Extraction of speaker embeddings is the first step towards producing binary-attribute based representations. The BA-LR toolkit provides a wrapper around wespeaker's embedding extraction model.

WespeakerModel

class WespeakerModel(EmbeddingsModel):
    def __init__(
        self,
        model_repo: str = "Wespeaker/wespeaker-voxceleb-resnet34-LM",
        model_name: str = "avg_model",
        config_name: str = "config.yaml",
        model_dir: str | Path | None = None,
        device: str | torch.device = "cpu",
        features: FeaturesConfig = FeaturesConfig(),
    ):

Parameters:

  • model_repo: the name of the Wespeaker model repository on huggingface to load the model from.
  • model_name: the model weights file name within the repository (should usually be avg_model.pt or avg_model).
  • config_name: the model config file name within the repository (should usually be config.yaml).
  • model_dir: the local folder path where model files will be downloaded to. If None, the default will be ~/.cache.
  • device: the device to use the model on.
  • features: config parameters for wespeaker's features extraction.

Extract embeddings

def extract_embeddings(
    self, dataset: AudioDataset, stream_save: bool, data_config: DataConfig
) -> list[tuple[str, npt.NDArray]]:

Parameters:

  • dataset: the dataset to extract embeddings for.
  • stream_save: if True, save the embeddings to disk as they are computed, returning an empty list. Otherwise, return a list of embedding and id tuples.
  • data_config: config parameters for the Dataloader used with the dataset.
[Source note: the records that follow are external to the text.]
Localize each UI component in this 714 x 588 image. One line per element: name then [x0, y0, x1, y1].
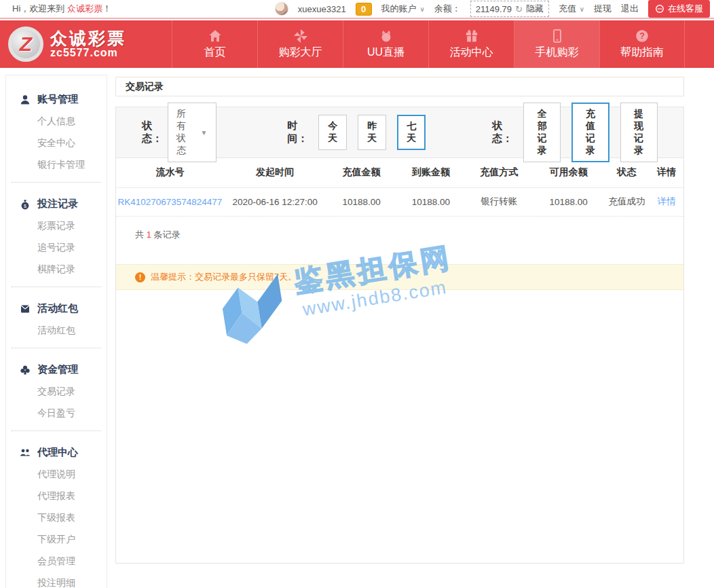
content-panel: 状态： 所有状态 ▼ 时间： 今天 昨天 七天 状态： 全部记录 充值记录 提现… [115, 107, 684, 564]
message-count-badge[interactable]: 0 [356, 3, 372, 16]
sidebar-item-lottery-records[interactable]: 彩票记录 [6, 215, 107, 236]
type-filter-label: 状态： [492, 120, 512, 145]
greeting-prefix: Hi，欢迎来到 [12, 3, 67, 14]
logo-title: 众诚彩票 [50, 29, 126, 47]
club-icon [20, 365, 31, 375]
topbar: Hi，欢迎来到 众诚彩票！ xuexue3321 0 我的账户 ∨ 余额： 21… [0, 0, 714, 19]
headset-icon [655, 4, 664, 14]
sidebar-section-title: 代理中心 [37, 446, 78, 459]
type-filter-withdraw[interactable]: 提现记录 [620, 103, 658, 162]
sidebar-item-member-manage[interactable]: 会员管理 [6, 550, 107, 572]
user-avatar[interactable] [275, 2, 288, 16]
sidebar-section-title: 账号管理 [37, 93, 78, 106]
col-recharge-amount: 充值金额 [326, 158, 397, 187]
recharge-menu[interactable]: 充值 ∨ [559, 3, 584, 15]
sidebar-section-title: 活动红包 [37, 302, 78, 315]
moneybag-icon: $ [20, 199, 31, 210]
records-table: 流水号 发起时间 充值金额 到账金额 充值方式 可用余额 状态 详情 RK410… [116, 158, 683, 216]
username: xuexue3321 [298, 4, 346, 14]
detail-link[interactable]: 详情 [657, 196, 675, 206]
sidebar-item-transaction-records[interactable]: 交易记录 [6, 380, 107, 402]
cell-method: 银行转账 [465, 187, 533, 216]
withdraw-button[interactable]: 提现 [594, 3, 612, 15]
sidebar-item-today-profit[interactable]: 今日盈亏 [6, 402, 107, 424]
cell-arrival-amount: 10188.00 [397, 187, 465, 216]
customer-service-button[interactable]: 在线客服 [648, 0, 710, 18]
logo-icon: Z [8, 26, 43, 62]
home-icon [208, 29, 222, 43]
serial-number-link[interactable]: RK410270673574824477 [117, 197, 222, 207]
sidebar: 账号管理 个人信息 安全中心 银行卡管理 $ 投注记录 彩票记录 追号记录 棋牌… [5, 75, 107, 588]
sidebar-item-agent-report[interactable]: 代理报表 [6, 485, 107, 507]
record-count: 1 [147, 229, 151, 240]
chevron-down-icon: ∨ [418, 5, 425, 13]
time-filter-today[interactable]: 今天 [318, 115, 347, 150]
sidebar-item-agent-info[interactable]: 代理说明 [6, 463, 107, 485]
page-title: 交易记录 [115, 77, 684, 96]
sidebar-section-title: 资金管理 [37, 363, 78, 376]
nav-item-lottery-hall[interactable]: 购彩大厅 [257, 20, 343, 68]
status-dropdown[interactable]: 所有状态 ▼ [168, 103, 217, 162]
nav-item-uu-live[interactable]: UU直播 [343, 20, 428, 68]
notice-bar: ! 温馨提示：交易记录最多只保留7天。 [116, 264, 683, 290]
sidebar-item-bank-card[interactable]: 银行卡管理 [6, 153, 107, 175]
logout-button[interactable]: 退出 [621, 3, 639, 15]
cell-time: 2020-06-16 12:27:00 [224, 187, 326, 216]
sidebar-section-red-packet: 活动红包 活动红包 [6, 290, 107, 351]
warning-icon: ! [135, 272, 145, 282]
refresh-icon[interactable]: ↻ [515, 4, 523, 14]
sidebar-section-title: 投注记录 [37, 198, 78, 210]
filter-bar: 状态： 所有状态 ▼ 时间： 今天 昨天 七天 状态： 全部记录 充值记录 提现… [116, 107, 683, 158]
my-account-menu[interactable]: 我的账户 ∨ [381, 3, 425, 15]
gift-icon [465, 29, 478, 43]
cell-recharge-amount: 10188.00 [326, 187, 397, 216]
sidebar-item-chase-records[interactable]: 追号记录 [6, 236, 107, 258]
notice-text: 温馨提示：交易记录最多只保留7天。 [151, 271, 297, 283]
svg-text:$: $ [24, 203, 26, 208]
col-method: 充值方式 [465, 158, 533, 187]
col-arrival-amount: 到账金额 [397, 158, 465, 187]
nav-item-help-guide[interactable]: ? 帮助指南 [599, 20, 685, 68]
greeting-suffix: ！ [102, 3, 111, 14]
svg-text:?: ? [639, 31, 645, 41]
type-filter-recharge[interactable]: 充值记录 [571, 103, 609, 162]
nav-item-mobile-lottery[interactable]: 手机购彩 [514, 20, 599, 68]
site-logo[interactable]: Z 众诚彩票 zc5577.com [0, 20, 172, 68]
sidebar-item-security-center[interactable]: 安全中心 [6, 132, 107, 153]
sidebar-section-bet-records: $ 投注记录 彩票记录 追号记录 棋牌记录 [6, 185, 107, 290]
sidebar-item-board-records[interactable]: 棋牌记录 [6, 258, 107, 280]
col-serial: 流水号 [116, 158, 224, 187]
pinwheel-icon [294, 29, 307, 43]
col-balance: 可用余额 [533, 158, 604, 187]
nav-item-home[interactable]: 首页 [172, 20, 257, 68]
time-filter-yesterday[interactable]: 昨天 [358, 115, 386, 150]
sidebar-item-bet-detail[interactable]: 投注明细 [6, 572, 107, 588]
type-filter-all[interactable]: 全部记录 [523, 103, 561, 162]
sidebar-item-sub-report[interactable]: 下级报表 [6, 507, 107, 528]
hide-balance-button[interactable]: 隐藏 [526, 3, 544, 15]
sidebar-item-personal-info[interactable]: 个人信息 [6, 110, 107, 132]
watermark: 鉴黑担保网 www.jhdb8.com [212, 231, 516, 377]
help-icon: ? [635, 29, 649, 43]
phone-icon [550, 29, 564, 43]
users-icon [20, 447, 31, 458]
chevron-down-icon: ∨ [578, 5, 584, 13]
status-filter-label: 状态： [142, 120, 162, 145]
sidebar-item-activity-red-packet[interactable]: 活动红包 [6, 319, 107, 341]
sidebar-section-account: 账号管理 个人信息 安全中心 银行卡管理 [6, 81, 107, 185]
sidebar-section-agent: 代理中心 代理说明 代理报表 下级报表 下级开户 会员管理 投注明细 交易明细 [6, 434, 107, 588]
greeting: Hi，欢迎来到 众诚彩票！ [0, 3, 111, 15]
red-envelope-icon [20, 304, 31, 314]
main-nav: Z 众诚彩票 zc5577.com 首页 购彩大厅 UU直播 活动中心 [0, 20, 714, 68]
col-detail: 详情 [650, 158, 683, 187]
page: Hi，欢迎来到 众诚彩票！ xuexue3321 0 我的账户 ∨ 余额： 21… [0, 0, 714, 588]
time-filter-seven-days[interactable]: 七天 [397, 115, 426, 150]
nav-menu: 首页 购彩大厅 UU直播 活动中心 手机购彩 ? 帮助指南 [172, 20, 714, 68]
sidebar-section-funds: 资金管理 交易记录 今日盈亏 [6, 351, 107, 434]
greeting-brand: 众诚彩票 [67, 3, 102, 14]
sidebar-item-sub-open[interactable]: 下级开户 [6, 528, 107, 550]
balance-box: 21149.79 ↻ 隐藏 [470, 1, 549, 17]
nav-item-activity-center[interactable]: 活动中心 [428, 20, 514, 68]
chevron-down-icon: ▼ [201, 129, 208, 136]
live-cat-icon [379, 29, 393, 43]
The extract_embeddings method can be called on the WespeakerModel class to extract embeddings for the audio files in the given dataset. Elements in the dataset without an audio waveform will be skipped.

CLI

The BA-LR cli provides an extract command to extract embeddings for audio files in an AudioDataset.

Parameters:

  • input: path to the dataset to process.
  • force: whether to force extraction of samples that already have embeddings.
  • save_output: whether to save embeddings to disk as they are extracted.
  • save_dir: directory where the embeddings will be saved (sets the output_dir parameter on the AudioDataset).
  • audio_formats: optional list of audio file extensions to load if input points to a directory of audio files.
  • device: the device to use for embedding extraction.
  • overrides: optional hydra config overrides.

Example

balr extract resources/data/voxceleb2/metadata.csv
will extract embedding vectors for all the audio files in the voxceleb2 dataset.

Example

balr extract --force --save-dir resources/data/voxceleb2-emb --device cuda resources/data/voxceleb2/metadata.csv embeddings.model.model_repo=Wespeaker/wespeaker-voxceleb-resnet293-LM embeddings.model.model_name=avg_model.pt

will extract embedding vectors for all the audio files in the voxceleb2 dataset, even those which already have embeddings (--force), saving those embeddings to a different directory (--save-dir resources/data/voxceleb2-emb), using a gpu for extraction (--device cuda) and using the wespeaker-voxceleb-resnet34-LM model.